God is described as Boadze (The creator of the world). A justification for regarding God as the creator of the world in western philosophy is the principle of universal causation, the principle that whatever exists must have a cause. The principle of universal causation is expressed in Fanti in the proverb `se biribi annkeka mpapa a, nkye mpapa annye kredede' (If nothing had touched the palm branch, the palm branch would not have emitted a sound.) If every event has a cause the world also must have a cause. (p.72)

I doubt that many readers will be convinced by this sort of thing. Apart from anything else, the argument seems to have been added by Oguah; all that's even claimed to be present in Fanti are two elements, the notion of god as creator and (somewhat dubiously) the principle of universal causation.

The remaining three parts - `Metaphysics', `Logic and Epistemology', and `Moral and Political Philosophy' - are squeezed into the last two thirds of the book. Unfortunately, many if not most of the papers contain very little philosophy, except again in the curious sense of `ethnophilosophy' (or, in the case of some of the moral and political contributions, what Henry Odera Oruka has called `nationalistic-ideological philosophy' -- essentially political ideology).

We're offered some fascinating, if occasionally somewhat amateurish, anthropology and philology; we're told a good deal about the nature of Akan society, art, and language; after each paper we're presented with questions which might be suitable if the book is to be used as comprehension practice for Teaching English as a Foreign Language, but which are otherwise embarrassing.

On the plus side, are Appiah's `Philosophy and Necessary Questions', Wiredu's `The Concept of Mind', Kwame Gyekye's `The Concept of a Person', and the inclusion of a piece (unfortunately very short) by the eighteenth-century Ghanaian philosopher, Anthony William Amo, `On the [Apatheia] of the Human Mind'. It seems to me, though that these aren't enough to justify the collection's existence, though this might be because of my position in the ethnophilosophy versus professional philosophy debate.

The problem is that a collection of readings in African philosophy only makes sense if there's something distinctive about such philosophy -- otherwise it makes no more sense than a collection of papers written on Tuesdays, or by red-headed philosophers.
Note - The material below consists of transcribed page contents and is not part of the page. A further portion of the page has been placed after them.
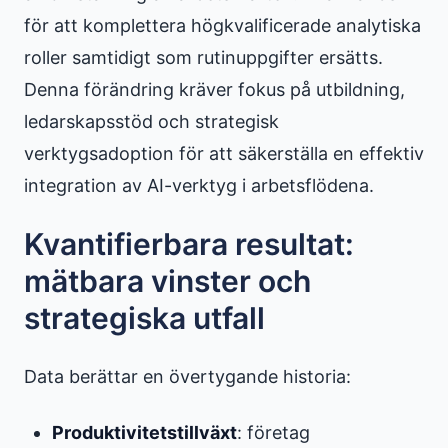
för att komplettera högkvalificerade analytiska
roller samtidigt som rutinuppgifter ersätts.
Denna förändring kräver fokus på utbildning,
ledarskapsstöd och strategisk
verktygsadoption för att säkerställa en effektiv
integration av AI-verktyg i arbetsflödena.
Kvantifierbara resultat:
mätbara vinster och
strategiska utfall
Data berättar en övertygande historia:
Produktivitetstillväxt
: företag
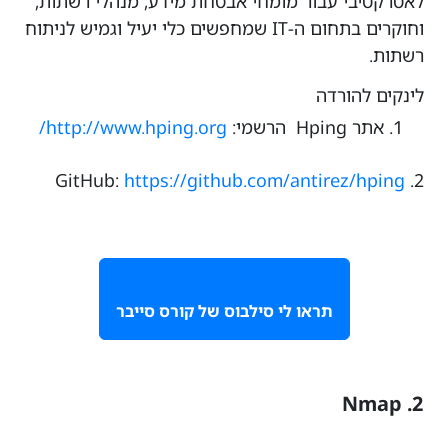
לאטרקטיבי עבור מומחי אבטחת מידע, מנהלי רשתות,
וחוקרים בתחום ה-IT שמחפשים כלי יעיל וגמיש לניתוח
רשתות.
לינקים להורדה
אתר Hping הרשמי:
http://www.hping.org/
GitHub:
https://github.com/antirez/hping
2.
תראו לי סילבוס של קורס סייבר
2. Nmap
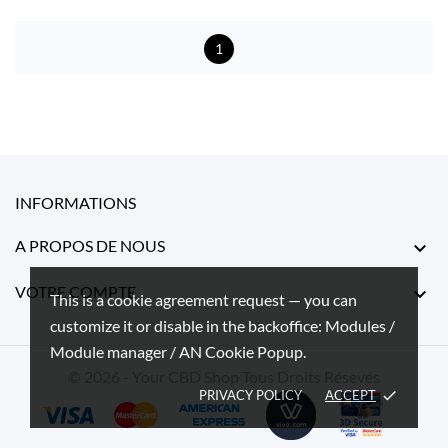
1
INFORMATIONS
A PROPOS DE NOUS

VOTRE COMPTE

This is a cookie agreement request — you can
customize it or disable in the backoffice: Modules /
Module manager / AN Cookie Popup.
© 2026 - Your CBD Shop Tous Droits Résevés
PRIVACY POLICY
ACCEPT
done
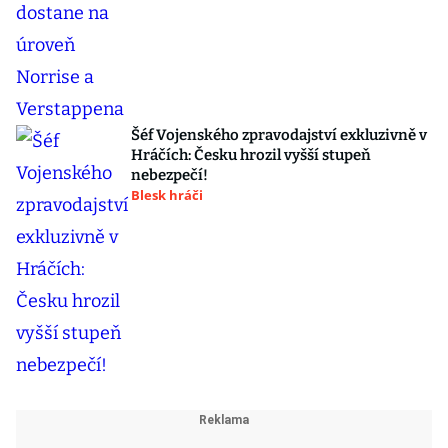
Šéf Vojenského zpravodajství exkluzivně v
Hráčích: Česku hrozil vyšší stupeň
nebezpečí!
Blesk hráči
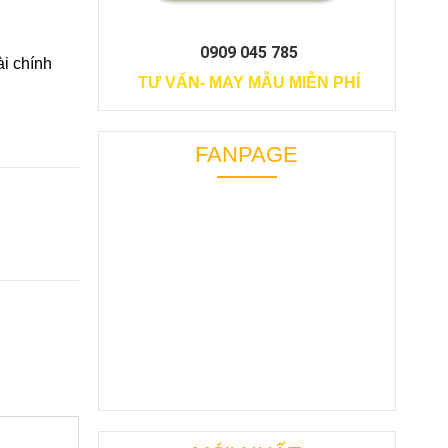
0909 045 785
ài chính
TƯ VẤN- MAY MẪU MIỄN PHÍ
FANPAGE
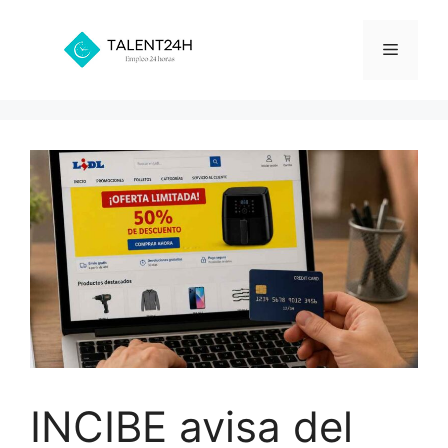
Saltar
al
Menú
contenido
INCIBE avisa del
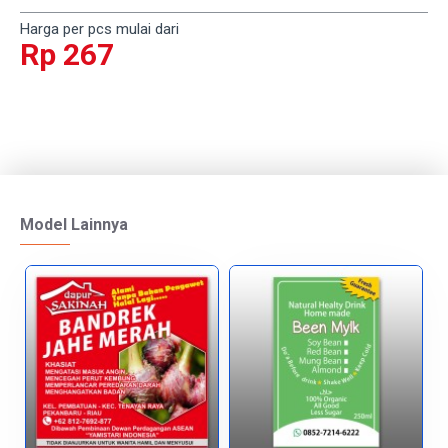
Harga per pcs mulai dari
Rp 267
Model Lainnya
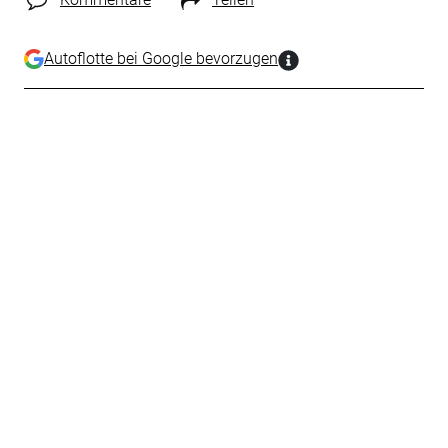
Autoflotte bei Google bevorzugen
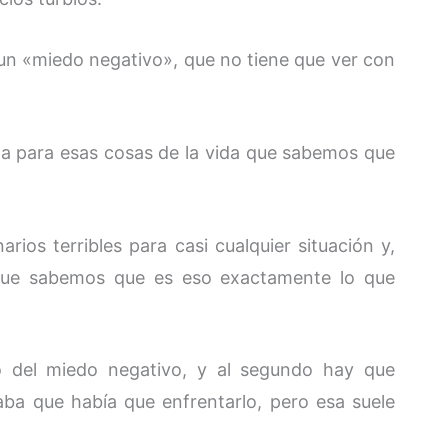
un «miedo negativo», que no tiene que ver con
ta para esas cosas de la vida que sabemos que
rios terribles para casi cualquier situación y,
que sabemos que es eso exactamente lo que
ivo del miedo negativo, y al segundo hay que
ba que había que enfrentarlo, pero esa suele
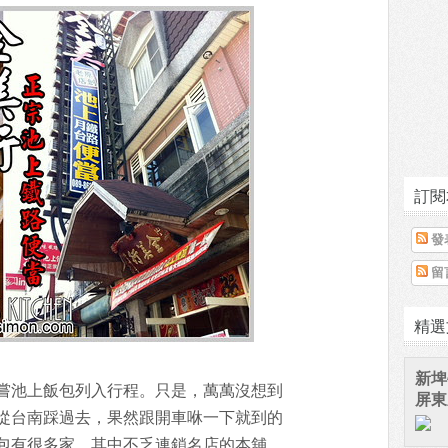
訂閱
發
留
精選
新埤
嘗池上飯包列入行程。只是，萬萬沒想到
屏東
從台南踩過去，果然跟開車咻一下就到的
包有很多家，其中不乏連鎖名店的本舖。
Ethnophilosophers attempt to show that African philosophy is distinctive by treading heavily on the `African' and almost losing the `philosophy'. Their main rivals, the professional philosophers, adopt the view that philosophy is a particular way of thinking, reflecting, reasoning, that such a way is relatively new to (most of) Africa, and that African philosophy must grow in terms of the philosophical work carried out by Africans and applied to (perhaps not exclusively) African concerns. Thus they tread heavily on the `philosophy', but risk losing the `African'.

This risk, however, is by no means unavoidable. I've read many papers by African philosophers who manage to take the professional-philosophy line in order to investigate and make philosophical use of distinctively African concepts -- papers by writers like Oshita O. Oshita, Lansana Keita, Chukwudum B. Okolo, and others (as well, of course, as some of the writers included in the present collection). Now, one reason for the absence here of most such writers is Safro Kwame's decision to limit his selections to work by Akan-speaking Ghanaians. In one sense this is reasonable; as he points out in his introduction, to lump together simply as `Africans' over 500 million people of vastly different races and cultures is ridiculous.

If one takes the `ethnophilosophy' line, indeed, his decision is not only reasonable but unavoidable (though I'd still have preferred the book to have been called Readings in Akan Philosophy rather than Readings in African Philosophy with the subtitle `An Akan Collection'). As is probably clear by now, I take the `professional philosophy' line, and this is probably the major reason for my dissatisfaction.